Those who practice in the IT area have a lot of potential new law to digest. The Federal government has several bills in various stages that will affect many businesses and organizations, and all of us as consumers. These bills have been mentioned on Slaw, but I thought it was worthwhile listing them all in one place.
Bill C-28 Fighting Internet and Wireless Spam Act.
This bill brings in several anti-spam measures. While this is welcome by most people, the language has the possibility to affect how typical businesses communicate. Things that we may not consider to be spam might get caught by the act. Since the penalties are significant, we will have to take a close look at this before it is in force to understand what it means for a typical business or organization.

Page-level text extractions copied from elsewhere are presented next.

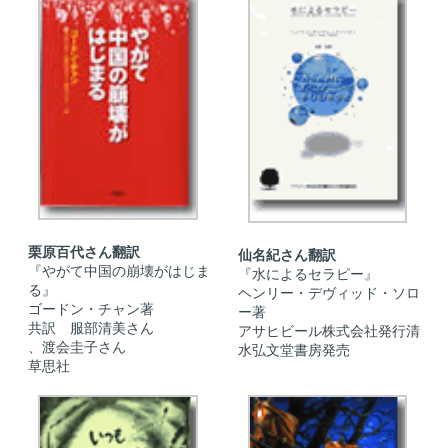
栗原百代さん翻訳
仙名紀さん翻訳
『やがて中国の崩壊がはじま
『水によるセラピー』
る』
ヘンリー・デヴィッド・ソロ
ゴードン・チャン著
ー著
共訳 服部清美さん
アサヒビール株式会社発行清
、渡会圭子さん
水弘文堂書房発売
草思社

Bill C-29 An Act to amend the Personal Information Protection and Electronic Documents Act
This would make several amendments to PIPEDA. Most of the amendments were expected, and are welcome as they address issues that have arisen from the current legislation. There are a couple of new parts that could use some clarity, though. Language that attempts to clarify what “lawful authority” is that allows one to release information to law enforcement doesn’t really seem to clarify what the threshold of proof is, or what to ask for. It also contains language that requires notification of breaches in certain circumstances to both the privacy commissioner and the affected individuals. The language has threshold tests – which on the surface are not as clear as they might be. If this language stays, it may take a privacy commissioner decision and/or court decision to clarify the threshold. The best source for more information is David Fraser’s blog
Bill C-32 Copyright Modernization Act.
This is the latest of several attempts over the years to amend the Copyright Act. Controversial elements include digital lock provisions that will allow publishers to trump user rights. There has been a lot written about this, including a book entitled From “Radical Extremism” to “Balanced Copyright”: Canadian Copyright and the Digital Agenda written by several copyright experts. The best source for more information about the bill is Michael Geist’s blog.
Bill C-51 An Act to amend the Criminal Code, the Competition Act and the Mutual Legal Assistance in Criminal Matters Act aka Investigative Powers for the 21st Century Act.
There also appears to be at least one companion bill, C-52. This is the latest incarnation of what has been dubbed a “lawful access” bill. The bill essentially tries to give law enforcement more access to electronic communications. Critics refer to the bills as “awful access”, and point to the erosion of privacy and the costs ISP’s will need to spend. They also question the practical effectiveness of the measures. This bill is hot off the press, and I have not had time to look at it – but in general I fall into the “awful access” camp. Expect more commentary on this from both Michael and David.